We all grieve differently.
I have a great friend who attends seemingly everyone’s funeral even if he just knows a relative of the diseased.
That causes me to kiddingly relate that I think he just goes for the buffet.
The first funeral I can remember was my Dad’s.
He died unexpectedly in 1966 when he was 46 years old and the military rushed me home in time to ride up an elevator at Sacred Heart Hospital in Spokane that he never returned on, succumbing in the operating room of a blood clot during routine surgery.
He was 46 and I always thought because of his early demise I might meet that same fate. Obviously I have his brother’s genes since they grew into their mid-80s.
But I think his funeral shaped my last rite feelings forever.
The night before funeral mass was a blur and while I remember it was heavily attended I can tell you little about what went on.
I do remember wondering why services were conducted at a Catholic Church whenever either of my parents were of such faith but since they had me baptized in first grade I really didn’t give it much further thought.

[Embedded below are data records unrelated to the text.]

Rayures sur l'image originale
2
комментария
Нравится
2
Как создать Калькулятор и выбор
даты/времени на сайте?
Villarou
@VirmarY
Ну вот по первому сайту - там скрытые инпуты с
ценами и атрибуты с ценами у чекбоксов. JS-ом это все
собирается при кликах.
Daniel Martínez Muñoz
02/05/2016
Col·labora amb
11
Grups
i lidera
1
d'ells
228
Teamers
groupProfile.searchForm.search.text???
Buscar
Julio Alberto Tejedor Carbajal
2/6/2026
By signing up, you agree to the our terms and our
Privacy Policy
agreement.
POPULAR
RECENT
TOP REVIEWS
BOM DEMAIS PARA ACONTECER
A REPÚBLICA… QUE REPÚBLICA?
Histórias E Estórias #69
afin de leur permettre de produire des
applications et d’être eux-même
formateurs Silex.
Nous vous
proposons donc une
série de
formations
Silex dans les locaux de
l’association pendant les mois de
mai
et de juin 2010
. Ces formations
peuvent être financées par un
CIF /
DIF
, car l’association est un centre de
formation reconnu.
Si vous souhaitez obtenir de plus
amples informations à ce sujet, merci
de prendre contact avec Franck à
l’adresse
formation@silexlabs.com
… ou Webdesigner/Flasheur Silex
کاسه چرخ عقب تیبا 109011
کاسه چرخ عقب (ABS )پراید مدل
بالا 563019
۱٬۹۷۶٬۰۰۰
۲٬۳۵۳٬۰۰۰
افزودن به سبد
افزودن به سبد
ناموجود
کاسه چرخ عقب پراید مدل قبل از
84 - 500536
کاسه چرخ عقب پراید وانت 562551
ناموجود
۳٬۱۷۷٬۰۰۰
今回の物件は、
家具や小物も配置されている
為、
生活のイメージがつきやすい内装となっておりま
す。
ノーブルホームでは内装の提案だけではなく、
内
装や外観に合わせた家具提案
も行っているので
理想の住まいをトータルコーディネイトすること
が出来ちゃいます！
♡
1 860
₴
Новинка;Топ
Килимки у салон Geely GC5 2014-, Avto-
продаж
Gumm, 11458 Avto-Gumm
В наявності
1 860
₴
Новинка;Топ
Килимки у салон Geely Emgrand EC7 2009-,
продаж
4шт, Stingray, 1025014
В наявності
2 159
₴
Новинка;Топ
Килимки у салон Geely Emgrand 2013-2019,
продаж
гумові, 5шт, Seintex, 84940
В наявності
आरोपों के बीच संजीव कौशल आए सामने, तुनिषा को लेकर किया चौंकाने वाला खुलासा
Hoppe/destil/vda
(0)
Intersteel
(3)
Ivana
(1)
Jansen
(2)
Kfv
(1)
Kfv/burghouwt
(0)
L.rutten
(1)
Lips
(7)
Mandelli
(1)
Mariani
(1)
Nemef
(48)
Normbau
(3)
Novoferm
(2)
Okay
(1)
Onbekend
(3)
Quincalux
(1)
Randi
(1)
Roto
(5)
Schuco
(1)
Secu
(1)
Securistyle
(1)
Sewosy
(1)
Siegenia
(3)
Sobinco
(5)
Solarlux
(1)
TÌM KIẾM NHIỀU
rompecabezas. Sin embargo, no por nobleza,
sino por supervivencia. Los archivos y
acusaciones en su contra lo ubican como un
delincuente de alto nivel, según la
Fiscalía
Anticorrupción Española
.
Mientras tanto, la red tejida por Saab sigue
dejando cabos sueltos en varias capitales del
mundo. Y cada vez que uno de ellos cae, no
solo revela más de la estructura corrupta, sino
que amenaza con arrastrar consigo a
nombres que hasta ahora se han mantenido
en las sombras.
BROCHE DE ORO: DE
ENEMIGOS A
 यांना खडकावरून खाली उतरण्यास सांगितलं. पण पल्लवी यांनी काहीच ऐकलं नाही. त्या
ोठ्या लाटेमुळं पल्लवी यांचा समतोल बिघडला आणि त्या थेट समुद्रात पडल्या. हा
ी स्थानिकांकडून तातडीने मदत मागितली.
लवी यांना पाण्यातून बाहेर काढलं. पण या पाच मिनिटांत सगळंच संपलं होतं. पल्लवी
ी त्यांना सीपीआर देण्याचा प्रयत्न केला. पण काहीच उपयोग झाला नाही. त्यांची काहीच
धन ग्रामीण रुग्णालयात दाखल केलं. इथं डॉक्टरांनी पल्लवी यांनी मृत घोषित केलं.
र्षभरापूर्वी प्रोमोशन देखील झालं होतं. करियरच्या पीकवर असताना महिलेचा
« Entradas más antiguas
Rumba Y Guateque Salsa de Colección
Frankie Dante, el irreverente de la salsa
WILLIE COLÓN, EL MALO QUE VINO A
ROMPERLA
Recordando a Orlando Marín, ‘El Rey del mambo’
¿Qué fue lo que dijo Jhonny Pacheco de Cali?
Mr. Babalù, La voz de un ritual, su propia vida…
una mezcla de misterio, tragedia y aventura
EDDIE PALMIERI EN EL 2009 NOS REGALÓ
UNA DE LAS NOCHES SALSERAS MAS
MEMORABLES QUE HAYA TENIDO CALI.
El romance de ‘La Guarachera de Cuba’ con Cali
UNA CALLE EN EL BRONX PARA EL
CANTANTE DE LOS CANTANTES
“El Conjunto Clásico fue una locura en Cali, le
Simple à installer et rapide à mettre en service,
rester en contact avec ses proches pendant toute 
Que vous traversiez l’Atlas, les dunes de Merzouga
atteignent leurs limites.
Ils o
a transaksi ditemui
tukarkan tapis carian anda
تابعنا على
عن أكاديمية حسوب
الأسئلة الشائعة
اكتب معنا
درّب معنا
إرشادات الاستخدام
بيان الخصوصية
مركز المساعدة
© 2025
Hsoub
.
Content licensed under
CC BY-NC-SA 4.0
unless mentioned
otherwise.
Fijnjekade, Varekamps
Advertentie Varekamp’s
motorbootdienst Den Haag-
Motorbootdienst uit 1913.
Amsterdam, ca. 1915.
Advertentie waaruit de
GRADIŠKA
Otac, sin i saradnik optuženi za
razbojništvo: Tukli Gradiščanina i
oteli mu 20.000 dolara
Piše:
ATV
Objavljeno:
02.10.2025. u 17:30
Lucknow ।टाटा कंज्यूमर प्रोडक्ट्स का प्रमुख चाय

But in the hearse on the way to the graveyard I do remember having to stop the hearse and vomit, right out of nowhere.
I remember one of the pallbearers, who was my Godfather, says “Well what do you expect, he just lost his Dad. Indeed!
How those words still salivate some 51 years later.
But the memory of the day’s remainder has completely faded.
I am now at the point of my life where I could attend five funerals a week but I might opt for one a month.
It isn’t that I won’t miss the person, it’s just that I’d rather remember quality time spent.
The same rings true for end-of-life scenarios.
My good friend Chris Walterskirschen died recently and while I reached out a few times on the phone, he never took my call. I took that as a cue that “Sparky” as we all called him also cherished long winter-type road trips to and from a game.
Or maybe it was five minute updates that turned in to two hours of bull.
I didn’t send you off my friend but I hope you realize I’ll always cherish our lives adjoined and know you understand we’ll scamper again before you know it.